Prepping the Best Demo Derby Car
The biggest challenge for most wannabe demo derby drivers is prepping their donor car to meet safety regulations and boost its chances of survival during the contest. This is where some mechanical know-how and some basic tools are a must, and enlisting suitably experienced friends (who can also serve as your pit crew on event day) may be vital.
Derbies require all glass to be removed from cars, for safety. Rear seats must also be removed. Doors and trunk should be welded or wired shut. A driver seat belt and an approved safety helmet are also required.
Most derbies require the removal, or at least relocation, of the car’s gas tank. The original tank may be replaced with an approved metal gas tank/fuel cell or plastic marine tank, situated where the rear seat used to be. The tank must be mounted in front of the rear axle, but not directly behind the driver’s seat.
You’ll usually have to relocate the battery to the front passenger footwell. Strap it down securely and cover it well.

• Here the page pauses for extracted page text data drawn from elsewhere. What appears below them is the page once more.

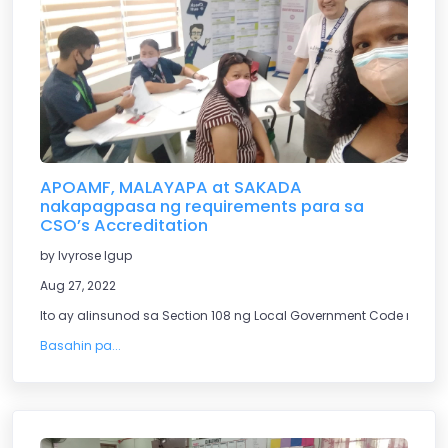
APOAMF, MALAYAPA at SAKADA
nakapagpasa ng requirements para sa
CSO’s Accreditation
by Ivyrose Igup
Aug 27, 2022
Ito ay alinsunod sa Section 108 ng Local Government Code ng 1991
Basahin pa...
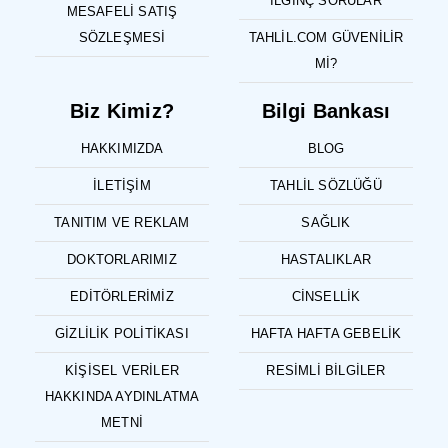
İLGINÇ SORULAR
MESAFELI SATIŞ
SÖZLEŞMESI
TAHLIL.COM GÜVENILIR
MI?
Biz Kimiz?
Bilgi Bankası
HAKKIMIZDA
BLOG
İLETIŞIM
TAHLIL SÖZLÜĞÜ
TANITIM VE REKLAM
SAĞLIK
DOKTORLARIMIZ
HASTALIKLAR
EDITÖRLERIMIZ
CINSELLIK
GIZLILIK POLITIKASI
HAFTA HAFTA GEBELIK
KIŞISEL VERILER
RESIMLI BILGILER
HAKKINDA AYDINLATMA
METNI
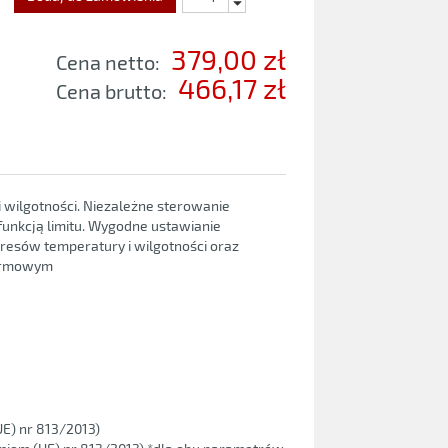
379,00 zł
Cena netto:
466,17 zł
Cena brutto:
i wilgotności. Niezależne sterowanie
funkcją limitu. Wygodne ustawianie
sów temperatury i wilgotności oraz
larmowym
UE) nr 813/2013)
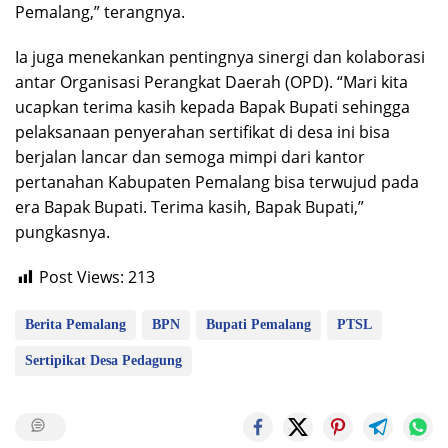
Pemalang,” terangnya.
Ia juga menekankan pentingnya sinergi dan kolaborasi
antar Organisasi Perangkat Daerah (OPD). “Mari kita
ucapkan terima kasih kepada Bapak Bupati sehingga
pelaksanaan penyerahan sertifikat di desa ini bisa
berjalan lancar dan semoga mimpi dari kantor
pertanahan Kabupaten Pemalang bisa terwujud pada
era Bapak Bupati. Terima kasih, Bapak Bupati,”
pungkasnya.
Post Views:
213
Berita Pemalang
BPN
Bupati Pemalang
PTSL
Sertipikat Desa Pedagung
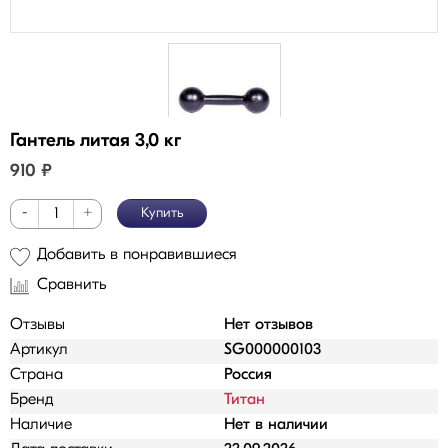
Гантель литая 3,0 кг
910
₽
-
+
Купить
Добавить в понравившиеся
Сравнить
Отзывы
Нет отзывов
Артикул
SG000000103
Страна
Россия
Бренд
Титан
Наличие
Нет в наличии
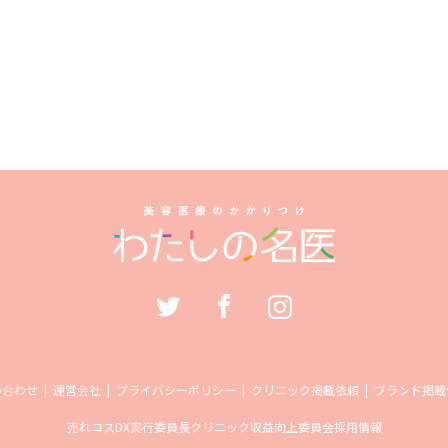
い合わせ
運営会社
プライバシーポリシー
クリニック掲載依頼
ブランド掲載
売れコス
DX実行委員長
クリニック収益向上委員会
採用情報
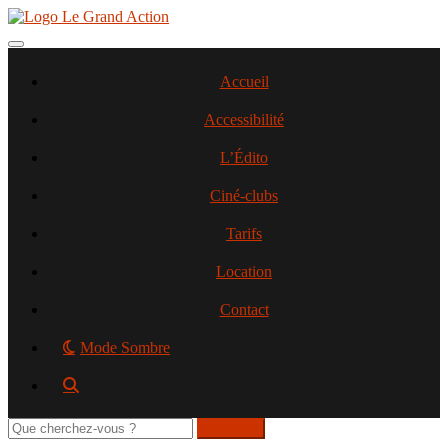
Aller
au
contenu
Toggle navigation
principal
Accueil
Accessibilité
L’Édito
Ciné-clubs
Tarifs
Location
Contact
Mode Sombre
Rechercher
sur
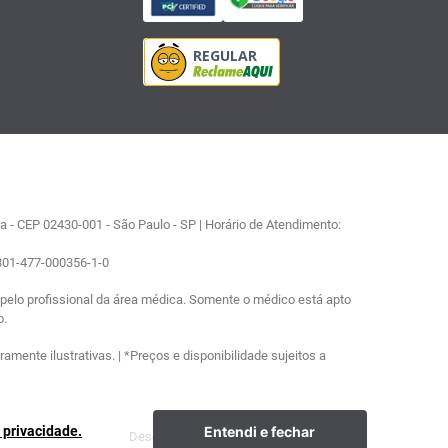
 - CEP 02430-001 - São Paulo - SP | Horário de Atendimento:
0801-477-000356-1-0
elo profissional da área médica. Somente o médico está apto
o.
ente ilustrativas. | *Preços e disponibilidade sujeitos a
Entendi e fechar
e privacidade.
Desenvolvimento
Plataforma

Rubber from an old mud flap or tractor tire inner tube are ideal coverings.
Roll-over bars and safety cages are usually also required. Radiators are typically relocated to the rear seat space, or even removed altogether. Most engines can survive without for the duration of a typical derby heat. However, the latter approach is contentious within the derby community.
Intentional hits to opponents’ driver’s door are grounds for disqualification in demolition derbies. So driver’s doors must be painted in a contrasting color, for visibility. But such hits do happen, so it’s wise to reinforce your driver’s door with steel plate or pipe.
Some events additionally require the driver’s half of the windshield space and the driver’s door window to be covered with steel mesh. Wrapping window pillars in multiple layers of duct tape is also a popular, low-cost safety measure.
You should strip out all but the absolutely essential wiring from the vehicle. Once your car starts getting smashed, pinched or severed wires can end your contest embarrassingly early. So just run a wire to the starter; one to the coil; and a couple to the alternator.
Seek out used all-season tires, for the muddy conditions, with at least one-third tread-depth remaining.
On newer cars, remove the plastic bumpers. They provide no additional strength and are just one more thing to get snagged on other vehicles.
If your goal is to enter a demo derby just for the experience, you can stop there. But if you’re seriously setting out to win the thing, further mods are recommended. These could constitute a whole separate article, but include cutting away fenders (if rules allow) to minimize interference with tires, and removing shifter linkage from automatic transmissions (which will likely fall apart after a few impacts).
Decorating Your Demo Derby Car
Once all the above is done, it’s time to let rip with a rattle can on the exterior of your demo derby car. Driver’s doors aside, this might be pure decoration and/or may include the driver’s name, names of sponsors (local businesses which have helped out with the cost of the build and entry), related websites, slogans etc.
Traditionally, demolition derby cars have been painted in loud, garish colors and designs. But this is one area where you can get creative and have some fun. Such freedom of expression is one of the allures of demo derby.
With all of the above in mind, do you still want to enter a demolition derby? And what would be your further tips for finding and prepping a car for derby combat?